= COVID-19 passports in the United Kingdom =

COVID-19 prevention measures in the UK

Trials to assess the effectiveness of an immunity passport scheme, also known as a COVID passport or COVID certification scheme, were confirmed by the UK government on 3 April 2021 as a way of helping to restart public events in England during the COVID-19 pandemic. The announcement was made following much discussion and speculation about the idea by politicians and in the British media. The government announced that trials of a scheme for England would begin on 16 April, starting with a comedy evening in Liverpool.

In December 2021, COVID passports or similar verification methods became mandatory to access certain high-density venues per government regulations to address the spread of the infections Omicron variant of COVID-19.

==History==

The idea of some kind of immunity or vaccine passport was first mentioned in February 2021, when the Greek Prime Minister said his country would welcome British holidaymakers who had been vaccinated. The UK government ruled out the idea of issuing a vaccine passports for those who had been vaccinated. On 23 February, Prime Minister Boris Johnson announced a review into the idea of vaccine passports to allow people to go on holiday and into venues, describing the proposal as having "deep and complex issues". On 25 March, Johnson said an update on proposals would be given in April, but suggests it may not be possible to introduce such a scheme until every adult in the UK has been offered a vaccine.

On 2 April 2021, The Daily Telegraph reported that COVID passports would be trialled at a series of venues to test their use, prompting a group of more than 70 MPs from across the political spectrum to voice their opposition to the idea. The group, which included Jeremy Corbyn, a former leader of the Labour Party and Iain Duncan Smith, a former leader of the Conservative Party, describing it as "dangerous, discriminatory and counterproductive". In response the UK government said that no decisions had been made as regards the idea.

On 3 April the government confirmed that a COVID passport system would be trialled as a way of enabling large events, such as sports and music events, to restart. The first trial was announced to take place at a comedy evening at Liverpool's Hot Water Comedy Club on 16 April and continue at other events in England through to mid-May. The government subsequently confirmed that any such scheme would be time limited.

A 2021 FA Cup Semi-Final match on 18 April, the 2021 EFL Cup Final on 25 April and the 2021 FA Cup Final on 15 May were also announced as potential candidates for trialling the scheme. The passport, a certificate, would be issued upon the supply of information including whether a person has been vaccinated, any recent negative test, or natural immunity through recent positive test.

On 11 May 2021, the UK government announced that from 17 May people in England who had received both COVID vaccines would be able to use the NHS app as a vaccine passport; a paper version would also be available by calling 119.

In May 2021, a scheme in Scotland was unveiled that allows people to download a certificate giving details of their vaccination status from the NHS Scotland website. The document is intended for anyone planning to travel overseas, and people were advised to download it 21 days before travelling. On 22 May it was reported that a security flaw in the software would allow people to edit their vaccination status by using popular computer programs. The Scottish Government said it was working to rectify the situation. On 1 September 2021, it was announced that vaccine passports would be required for entry to nightclubs and many large events in Scotland.
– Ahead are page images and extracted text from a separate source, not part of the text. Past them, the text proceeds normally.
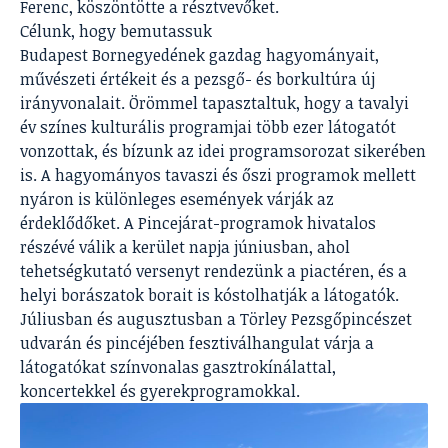
Ferenc, köszöntötte a résztvevőket.
Célunk, hogy bemutassuk
Budapest
Bornegyedének
gazdag hagyományait,
művészeti értékeit és a pezsgő- és borkultúra új
irányvonalait. Örömmel tapasztaltuk, hogy a tavalyi
év színes kulturális programjai több ezer látogatót
vonzottak, és bízunk az idei programsorozat sikerében
is. A hagyományos tavaszi és őszi programok mellett
nyáron is különleges események várják az
érdeklődőket. A Pincejárat-programok hivatalos
részévé válik a kerület napja júniusban, ahol
tehetségkutató versenyt rendezünk a piactéren, és a
helyi borászatok borait is kóstolhatják a látogatók.
Júliusban és augusztusban a Törley Pezsgőpincészet
udvarán és pincéjében fesztiválhangulat várja a
látogatókat színvonalas gasztrokínálattal,
koncertekkel és gyerekprogramokkal.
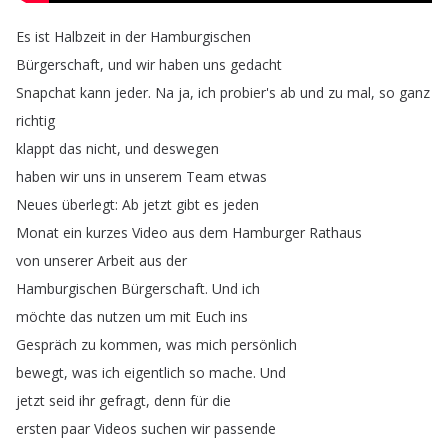
Es
ist
Halbzeit
in
der
Hamburgischen
Bürgerschaft
,
und
wir
haben
uns
gedacht
Snapchat
kann
jeder
.
Na
ja
,
ich
probier's
ab
und
zu
mal
,
so
ganz
richtig
klappt
das
nicht
,
und
deswegen
haben
wir
uns
in
unserem
Team
etwas
Neues
überlegt
:
Ab
jetzt
gibt
es
jeden
Monat
ein
kurzes
Video
aus
dem
Hamburger
Rathaus
von
unserer
Arbeit
aus
der
Hamburgischen
Bürgerschaft
.
Und
ich
möchte
das
nutzen
um
mit
Euch
ins
Gespräch
zu
kommen
,
was
mich
persönlich
bewegt
,
was
ich
eigentlich
so
mache
.
Und
jetzt
seid
ihr
gefragt
,
denn
für
die
ersten
paar
Videos
suchen
wir
passende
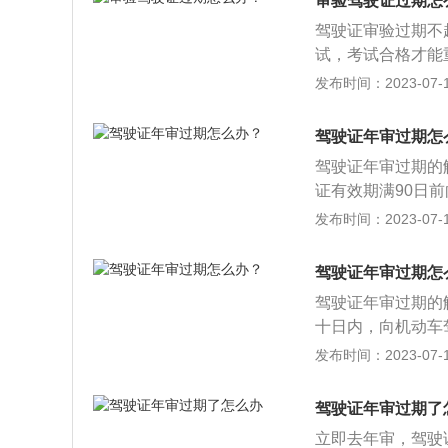
审验驾驶证过期怎
两年驾驶证作废。
驾驶证审验过期不
试，考试合格才能
使用规定》第三十
发布时间：2023-07-17
向机动车驾驶证核
以上未换证者，车
驾驶证年审过期怎
二年者，机动车驾
驾驶证年审过期的
以恢复驾驶资格。
证有效期满90日
殊情况年审过期没
发布时间：2023-07-17
以上仍未换证，将
恢复驾驶证使用。
驾驶证年审过期怎
新领证。
驾驶证年审过期的
十日内，向机动车
可以正常年审，超
发布时间：2023-07-17
证全称为机动车驾
照，驾驶机动车需
驾驶证年审过期了
车，有可能发生交
立即去年审，驾驶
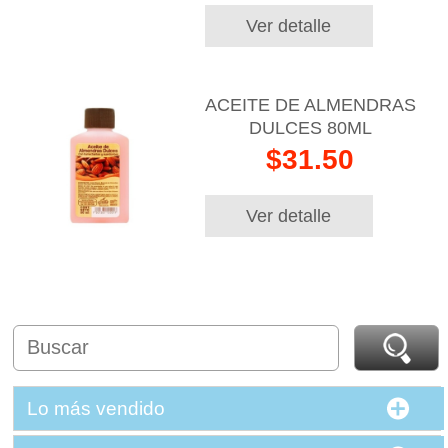
Ver detalle
ACEITE DE ALMENDRAS
DULCES 80ML
$31.50
Ver detalle
Lo más vendido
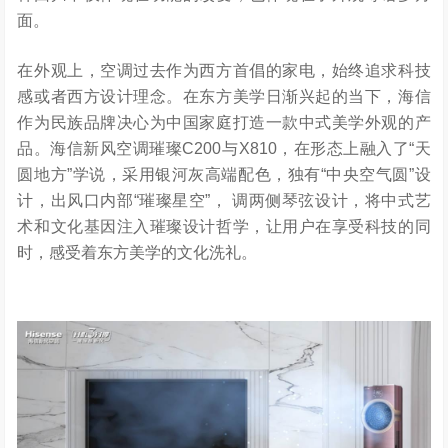
面。
在外观上，空调过去作为西方首倡的家电，始终追求科技
感或者西方设计理念。在东方美学日渐兴起的当下，海信
作为民族品牌决心为中国家庭打造一款中式美学外观的产
品。海信新风空调璀璨C200与X810，在形态上融入了“天
圆地方”学说，采用银河灰高端配色，独有“中央空气圆”设
计，出风口内部“璀璨星空”， 调两侧琴弦设计，将中式艺
术和文化基因注入璀璨设计哲学，让用户在享受科技的同
时，感受着东方美学的文化洗礼。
There has been some investigation into the possible impact that vaccine passports may have in the UK. This evidence shows that vaccine passports may lower inclination to vaccinate and may discriminate against certain socio-demographic groups.

In December 2021, new regulations made a COVID passport, equivalent proof of vaccination, or negative lateral flow test mandatory for entry into many high-density venues in England to combat the spread of the Omicron variant.

== NHS COVID Pass ==
NHS COVID Pass exists in England, and Wales, with a similar verification scheme (not using the same name) available in Scotland.

The Department of Health has introduced an automated method for Northern Irish citizens who have received both their COVID-19 vaccinations in Northern Ireland to apply for COVID vaccination certification.

The England domestic NHS COVID Pass was discontinued on 12 May 2022, following the discontinuation of the domestic NHS COVID Pass letter on 1 April 2022. As of 9 June 2022 the England NHS COVID Pass is only used for international travel.